_SOURCE DATA_
******

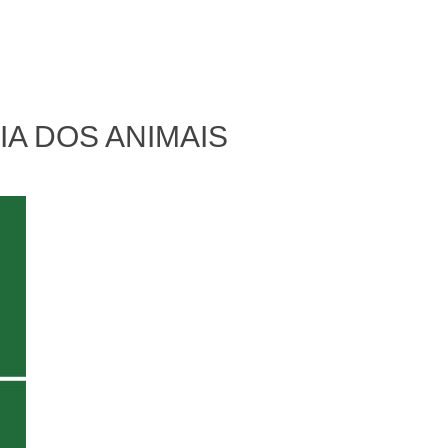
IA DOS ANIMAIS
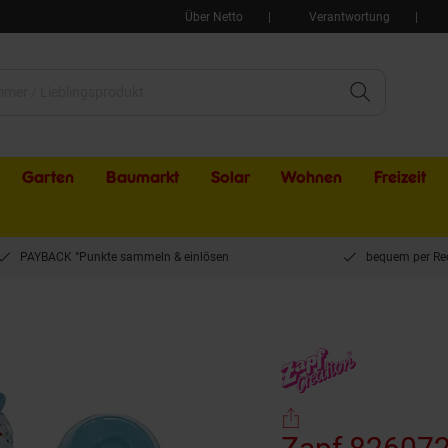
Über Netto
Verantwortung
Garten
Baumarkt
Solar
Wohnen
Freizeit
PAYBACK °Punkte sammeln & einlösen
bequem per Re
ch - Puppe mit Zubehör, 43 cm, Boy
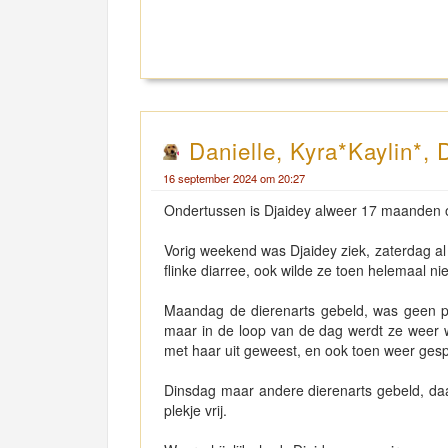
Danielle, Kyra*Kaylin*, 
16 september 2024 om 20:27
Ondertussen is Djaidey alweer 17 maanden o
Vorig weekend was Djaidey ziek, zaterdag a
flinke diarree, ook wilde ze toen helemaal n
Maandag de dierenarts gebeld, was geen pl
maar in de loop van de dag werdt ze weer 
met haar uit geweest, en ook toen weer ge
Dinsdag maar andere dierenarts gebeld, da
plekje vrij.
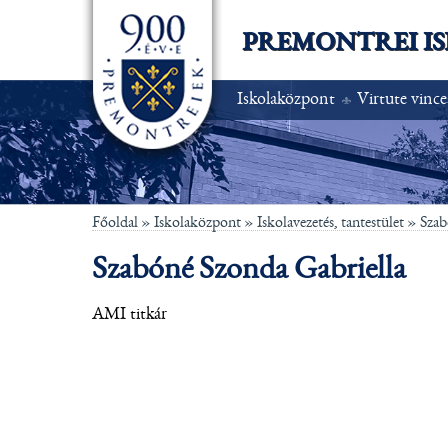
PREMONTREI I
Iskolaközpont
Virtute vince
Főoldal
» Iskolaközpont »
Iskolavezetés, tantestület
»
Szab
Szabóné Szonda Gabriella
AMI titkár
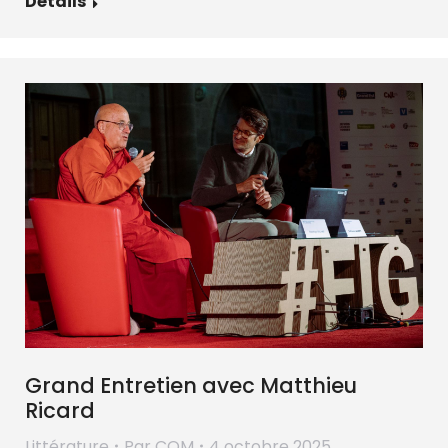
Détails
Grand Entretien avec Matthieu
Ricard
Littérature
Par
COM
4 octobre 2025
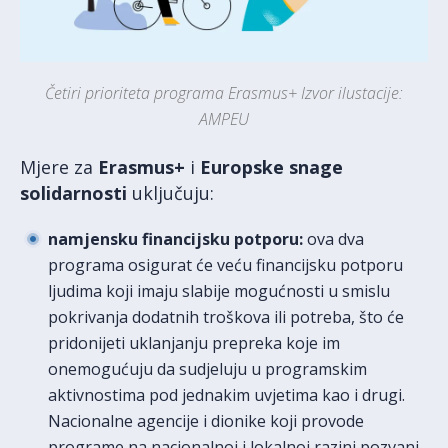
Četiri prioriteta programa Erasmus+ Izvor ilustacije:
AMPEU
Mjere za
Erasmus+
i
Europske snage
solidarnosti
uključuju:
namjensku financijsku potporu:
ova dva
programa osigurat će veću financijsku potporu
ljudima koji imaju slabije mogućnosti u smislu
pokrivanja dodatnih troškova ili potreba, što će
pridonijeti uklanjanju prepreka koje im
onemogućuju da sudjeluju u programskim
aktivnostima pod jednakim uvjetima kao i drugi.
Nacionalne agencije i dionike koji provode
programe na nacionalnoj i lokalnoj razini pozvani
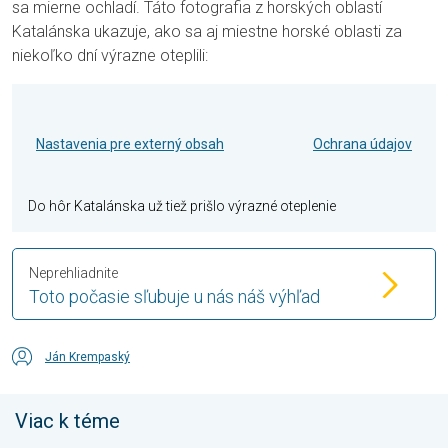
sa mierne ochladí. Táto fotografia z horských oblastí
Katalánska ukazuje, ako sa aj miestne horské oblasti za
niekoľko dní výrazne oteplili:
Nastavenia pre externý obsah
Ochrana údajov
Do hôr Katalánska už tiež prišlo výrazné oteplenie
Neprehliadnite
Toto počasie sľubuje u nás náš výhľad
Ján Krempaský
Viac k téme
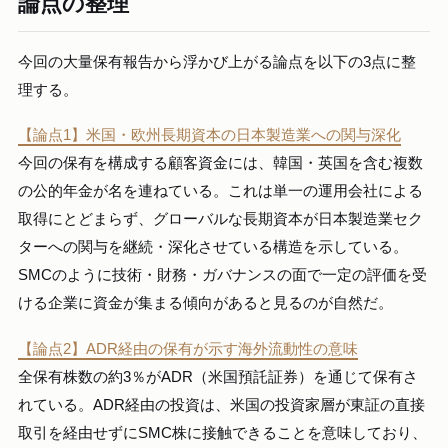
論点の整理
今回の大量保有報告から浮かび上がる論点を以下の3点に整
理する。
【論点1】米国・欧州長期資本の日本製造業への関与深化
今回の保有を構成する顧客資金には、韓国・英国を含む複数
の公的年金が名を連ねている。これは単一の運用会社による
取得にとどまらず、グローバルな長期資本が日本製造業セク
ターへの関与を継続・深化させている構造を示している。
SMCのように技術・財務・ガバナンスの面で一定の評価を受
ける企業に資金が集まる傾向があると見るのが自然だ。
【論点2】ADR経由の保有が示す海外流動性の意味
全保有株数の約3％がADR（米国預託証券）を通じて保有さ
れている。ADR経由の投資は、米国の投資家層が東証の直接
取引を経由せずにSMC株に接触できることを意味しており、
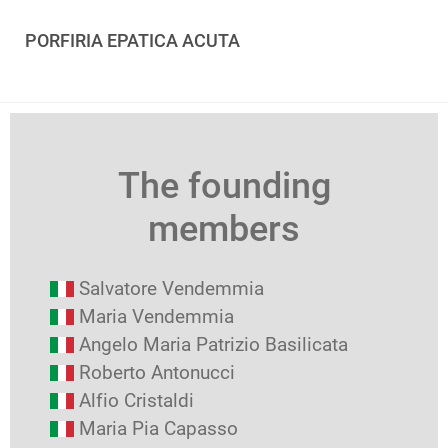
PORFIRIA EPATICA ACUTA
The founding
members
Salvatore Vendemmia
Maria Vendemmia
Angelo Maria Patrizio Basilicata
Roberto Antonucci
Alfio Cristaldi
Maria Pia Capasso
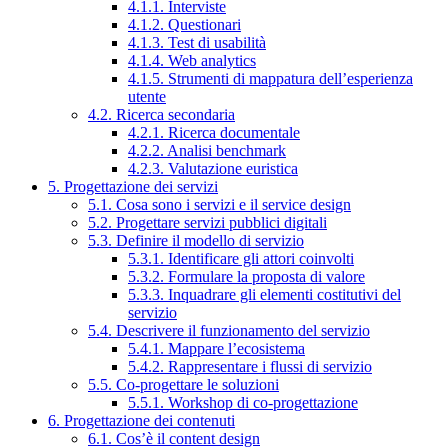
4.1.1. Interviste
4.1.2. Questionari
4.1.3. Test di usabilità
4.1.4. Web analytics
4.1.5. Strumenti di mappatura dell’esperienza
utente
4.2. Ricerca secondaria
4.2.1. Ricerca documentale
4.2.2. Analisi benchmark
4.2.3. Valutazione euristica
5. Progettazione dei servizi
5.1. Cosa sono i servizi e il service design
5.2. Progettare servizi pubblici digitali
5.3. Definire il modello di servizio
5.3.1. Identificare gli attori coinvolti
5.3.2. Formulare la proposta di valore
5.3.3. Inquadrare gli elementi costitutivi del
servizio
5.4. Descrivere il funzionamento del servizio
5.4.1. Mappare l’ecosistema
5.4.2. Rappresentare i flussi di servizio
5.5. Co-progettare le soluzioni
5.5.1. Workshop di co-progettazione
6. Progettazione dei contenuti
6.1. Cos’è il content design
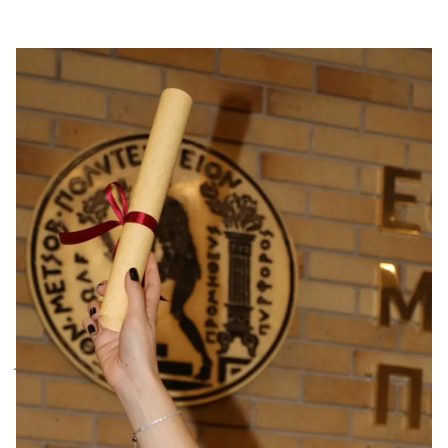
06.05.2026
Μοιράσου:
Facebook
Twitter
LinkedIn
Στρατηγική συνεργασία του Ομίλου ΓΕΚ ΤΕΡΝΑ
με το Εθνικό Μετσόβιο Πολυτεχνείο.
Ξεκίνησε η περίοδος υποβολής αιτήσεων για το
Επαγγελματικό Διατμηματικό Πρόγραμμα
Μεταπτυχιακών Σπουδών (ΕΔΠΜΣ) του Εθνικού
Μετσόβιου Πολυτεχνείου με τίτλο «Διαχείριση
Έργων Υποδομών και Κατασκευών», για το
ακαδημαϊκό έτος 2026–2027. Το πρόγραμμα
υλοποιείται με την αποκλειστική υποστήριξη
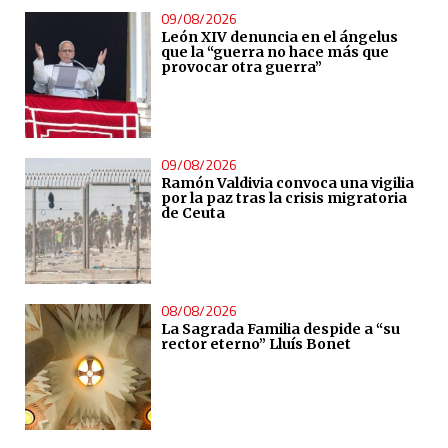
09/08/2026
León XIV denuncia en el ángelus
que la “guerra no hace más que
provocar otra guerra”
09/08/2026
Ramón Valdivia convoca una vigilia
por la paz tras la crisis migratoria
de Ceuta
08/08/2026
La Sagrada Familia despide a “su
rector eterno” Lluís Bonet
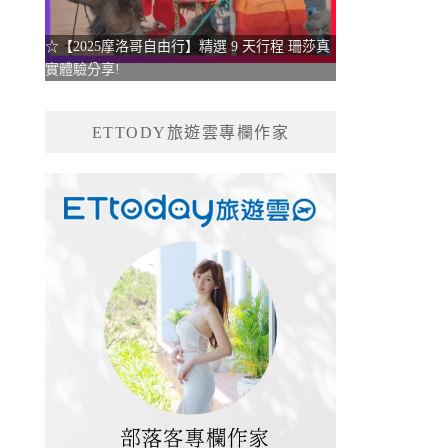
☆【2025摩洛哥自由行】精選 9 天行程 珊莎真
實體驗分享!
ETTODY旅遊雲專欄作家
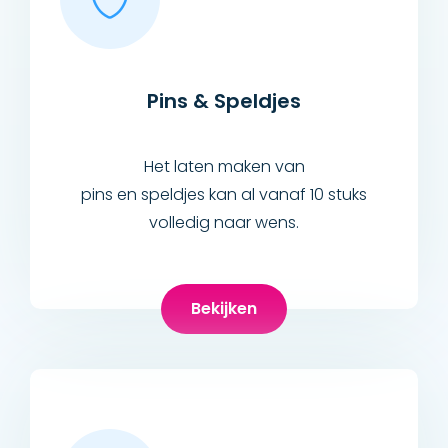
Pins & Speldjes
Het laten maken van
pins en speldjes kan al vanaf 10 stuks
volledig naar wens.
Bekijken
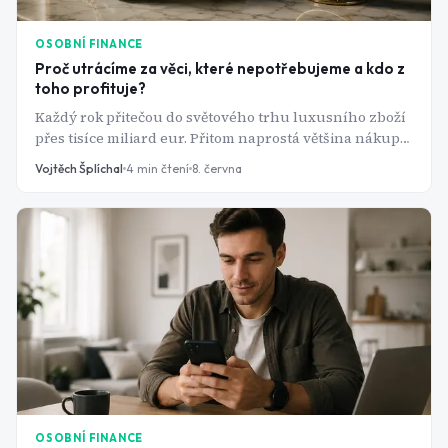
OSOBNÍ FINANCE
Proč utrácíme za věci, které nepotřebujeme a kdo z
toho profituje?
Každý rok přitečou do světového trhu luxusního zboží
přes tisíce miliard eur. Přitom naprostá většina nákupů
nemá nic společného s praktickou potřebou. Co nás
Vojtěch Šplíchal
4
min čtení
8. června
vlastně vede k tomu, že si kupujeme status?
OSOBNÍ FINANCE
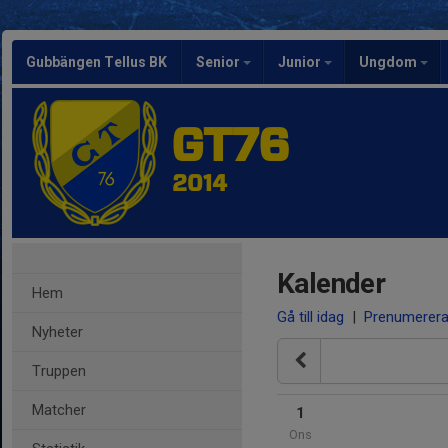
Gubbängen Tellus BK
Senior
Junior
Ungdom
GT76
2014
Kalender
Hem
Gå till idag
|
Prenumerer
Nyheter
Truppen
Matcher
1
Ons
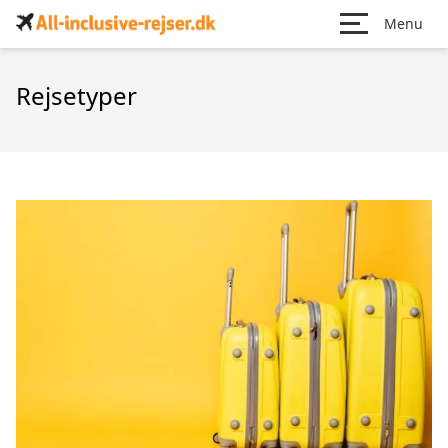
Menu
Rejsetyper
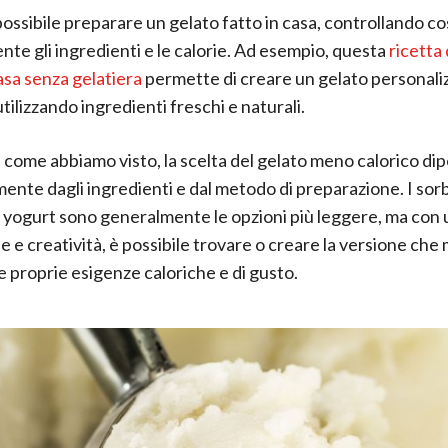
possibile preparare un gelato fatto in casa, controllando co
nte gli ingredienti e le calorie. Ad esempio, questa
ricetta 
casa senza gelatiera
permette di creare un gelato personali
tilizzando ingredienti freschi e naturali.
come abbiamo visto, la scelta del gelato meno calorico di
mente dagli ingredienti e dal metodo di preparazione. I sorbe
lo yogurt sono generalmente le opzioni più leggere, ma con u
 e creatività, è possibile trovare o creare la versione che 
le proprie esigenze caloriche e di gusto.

******

Copy out the entries exactly. No pictures.

IA DOS ANIMAIS
Über Netto
Verantwortung
Garten
Baumarkt
Solar
Wohnen
Freizeit
PAYBACK °Punkte sammeln & einlösen
bequem per Re
ch - Puppe mit Zubehör, 43 cm, Boy
Danielle, Kyra*Kaylin*, 
16 september 2024 om 20:27
Ondertussen is Djaidey alweer 17 maanden o
Vorig weekend was Djaidey ziek, zaterdag a
flinke diarree, ook wilde ze toen helemaal n
Maandag de dierenarts gebeld, was geen pl
maar in de loop van de dag werdt ze weer 
met haar uit geweest, en ook toen weer ge
Dinsdag maar andere dierenarts gebeld, da
plekje vrij.
PREMONTREI I
Iskolaközpont
Virtute vince
Főoldal
» Iskolaközpont »
Iskolavezetés, tantestület
»
Szab
Szabóné Szonda Gabriella
AMI titkár
Détails
Grand Entretien avec Matthieu
Ricard
Littérature
Par
COM
4 octobre 2025
Četiri prioriteta programa Erasmus+ Izvor ilustacije:
AMPEU
Mjere za
Erasmus+
i
Europske snage
solidarnosti
uključuju:
namjensku financijsku potporu:
ova dva
programa osigurat će veću financijsku potporu
ljudima koji imaju slabije mogućnosti u smislu
pokrivanja dodatnih troškova ili potreba, što će
pridonijeti uklanjanju prepreka koje im
onemogućuju da sudjeluju u programskim
aktivnostima pod jednakim uvjetima kao i drugi.
Nacionalne agencije i dionike koji provode
programe na nacionalnoj i lokalnoj razini pozvani
sa mierne ochladí. Táto fotografia z horských oblastí
Katalánska ukazuje, ako sa aj miestne horské oblasti za
niekoľko dní výrazne oteplili:
Nastavenia pre externý obsah
Ochrana údajov
Do hôr Katalánska už tiež prišlo výrazné oteplenie
Neprehliadnite
Toto počasie sľubuje u nás náš výhľad
Ján Krempaský
Viac k téme
論点の整理
今回の大量保有報告から浮かび上がる論点を以下の3点に整
理する。
【論点1】米国・欧州長期資本の日本製造業への関与深化
今回の保有を構成する顧客資金には、韓国・英国を含む複数
の公的年金が名を連ねている。これは単一の運用会社による
取得にとどまらず、グローバルな長期資本が日本製造業セク
ターへの関与を継続・深化させている構造を示している。
SMCのように技術・財務・ガバナンスの面で一定の評価を受
ける企業に資金が集まる傾向があると見るのが自然だ。
【論点2】ADR経由の保有が示す海外流動性の意味
全保有株数の約3％がADR（米国預託証券）を通じて保有さ
れている。ADR経由の投資は、米国の投資家層が東証の直接
取引を経由せずにSMC株に接触できることを意味しており、
PORFIRIA EPATICA ACUTA
The founding
members
Salvatore Vendemmia
Maria Vendemmia
Angelo Maria Patrizio Basilicata
Roberto Antonucci
Alfio Cristaldi
Maria Pia Capasso
4.1.1. Interviste
4.1.2. Questionari
4.1.3. Test di usabilità
4.1.4. Web analytics
4.1.5. Strumenti di mappatura dell’esperienza
utente
4.2. Ricerca secondaria
4.2.1. Ricerca documentale
4.2.2. Analisi benchmark
4.2.3. Valutazione euristica
5. Progettazione dei servizi
5.1. Cosa sono i servizi e il service design
5.2. Progettare servizi pubblici digitali
5.3. Definire il modello di servizio
5.3.1. Identificare gli attori coinvolti
5.3.2. Formulare la proposta di valore
5.3.3. Inquadrare gli elementi costitutivi del
servizio
5.4. Descrivere il funzionamento del servizio
5.4.1. Mappare l’ecosistema
5.4.2. Rappresentare i flussi di servizio
5.5. Co-progettare le soluzioni
5.5.1. Workshop di co-progettazione
6. Progettazione dei contenuti
6.1. Cos’è il content design
06.05.2026
Μοιράσου:
Facebook
Twitter
LinkedIn
Στρατηγική συνεργασία του Ομίλου ΓΕΚ ΤΕΡΝΑ
με το Εθνικό Μετσόβιο Πολυτεχνείο.
Ξεκίνησε η περίοδος υποβολής αιτήσεων για το
Επαγγελματικό Διατμηματικό Πρόγραμμα
Μεταπτυχιακών Σπουδών (ΕΔΠΜΣ) του Εθνικού
Μετσόβιου Πολυτεχνείου με τίτλο «Διαχείριση
Έργων Υποδομών και Κατασκευών», για το
ακαδημαϊκό έτος 2026–2027. Το πρόγραμμα
υλοποιείται με την αποκλειστική υποστήριξη
09/08/2026
León XIV denuncia en el ángelus
que la “guerra no hace más que
provocar otra guerra”
09/08/2026
Ramón Valdivia convoca una vigilia
por la paz tras la crisis migratoria
de Ceuta
08/08/2026
La Sagrada Familia despide a “su
rector eterno” Lluís Bonet
☆【2025摩洛哥自由行】精選 9 天行程 珊莎真
實體驗分享!
ETTODY旅遊雲專欄作家
Pins & Speldjes
Het laten maken van
pins en speldjes kan al vanaf 10 stuks
volledig naar wens.
Bekijken
OSOBNÍ FINANCE
Proč utrácíme za věci, které nepotřebujeme a kdo z
toho profituje?
Každý rok přitečou do světového trhu luxusního zboží
přes tisíce miliard eur. Přitom naprostá většina nákupů
nemá nic společného s praktickou potřebou. Co nás
Vojtěch Šplíchal
4
min čtení
8. června
vlastně vede k tomu, že si kupujeme status?
OSOBNÍ FINANCE
Gubbängen Tellus BK
Senior
Junior
Ungdom
GT76
2014
Kalender
Hem
Gå till idag
|
Prenumerer
Nyheter
Truppen
Matcher
1
Ons
Menu
Rejsetyper
possibile preparare un gelato fatto in casa, controllando co
nte gli ingredienti e le calorie. Ad esempio, questa
ricetta 
casa senza gelatiera
permette di creare un gelato personali
tilizzando ingredienti freschi e naturali.
come abbiamo visto, la scelta del gelato meno calorico di
mente dagli ingredienti e dal metodo di preparazione. I sorbe
lo yogurt sono generalmente le opzioni più leggere, ma con u
 e creatività, è possibile trovare o creare la versione che 
le proprie esigenze caloriche e di gusto.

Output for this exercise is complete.